→ HOW TO COMPLETE THIS TASK
A single number is required: how many lines in the data below contain "Teaching".

→ PROVIDED MATERIAL

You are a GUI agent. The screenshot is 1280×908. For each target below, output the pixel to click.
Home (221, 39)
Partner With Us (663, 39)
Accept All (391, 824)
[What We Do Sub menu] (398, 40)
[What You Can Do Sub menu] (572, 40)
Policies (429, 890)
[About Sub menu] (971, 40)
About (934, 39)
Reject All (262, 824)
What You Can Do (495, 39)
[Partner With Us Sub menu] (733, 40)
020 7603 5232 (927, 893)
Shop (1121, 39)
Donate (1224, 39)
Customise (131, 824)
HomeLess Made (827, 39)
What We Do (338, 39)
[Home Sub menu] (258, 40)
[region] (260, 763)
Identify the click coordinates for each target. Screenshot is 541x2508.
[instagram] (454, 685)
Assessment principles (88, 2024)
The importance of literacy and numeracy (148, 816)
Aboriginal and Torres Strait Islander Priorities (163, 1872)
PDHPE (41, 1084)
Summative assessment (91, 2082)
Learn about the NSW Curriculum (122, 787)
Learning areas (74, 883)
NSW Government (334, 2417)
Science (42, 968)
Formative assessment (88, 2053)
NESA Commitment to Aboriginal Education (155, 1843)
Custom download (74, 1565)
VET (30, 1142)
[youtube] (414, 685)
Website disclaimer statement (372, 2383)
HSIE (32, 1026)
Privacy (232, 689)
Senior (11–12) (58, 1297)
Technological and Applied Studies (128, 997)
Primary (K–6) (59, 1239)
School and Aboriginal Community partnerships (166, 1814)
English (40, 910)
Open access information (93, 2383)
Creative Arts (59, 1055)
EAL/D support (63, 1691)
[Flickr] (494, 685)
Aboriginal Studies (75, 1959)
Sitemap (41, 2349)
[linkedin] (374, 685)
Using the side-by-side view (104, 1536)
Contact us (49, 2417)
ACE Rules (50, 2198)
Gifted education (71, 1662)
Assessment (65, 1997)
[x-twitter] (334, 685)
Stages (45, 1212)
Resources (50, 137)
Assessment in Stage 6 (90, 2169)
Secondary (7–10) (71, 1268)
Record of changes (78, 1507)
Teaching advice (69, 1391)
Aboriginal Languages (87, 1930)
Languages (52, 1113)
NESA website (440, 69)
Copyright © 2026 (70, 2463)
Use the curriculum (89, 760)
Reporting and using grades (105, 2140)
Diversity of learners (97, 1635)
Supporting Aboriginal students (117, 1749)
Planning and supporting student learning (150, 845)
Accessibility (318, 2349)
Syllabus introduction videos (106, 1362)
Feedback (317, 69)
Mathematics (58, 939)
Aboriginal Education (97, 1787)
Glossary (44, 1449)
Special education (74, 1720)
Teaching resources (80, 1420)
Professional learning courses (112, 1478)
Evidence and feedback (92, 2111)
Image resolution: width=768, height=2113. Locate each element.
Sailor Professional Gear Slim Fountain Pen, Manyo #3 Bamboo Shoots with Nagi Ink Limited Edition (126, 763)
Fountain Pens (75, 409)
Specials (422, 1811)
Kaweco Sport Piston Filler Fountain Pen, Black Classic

→ WRITTEN RESPONSE
2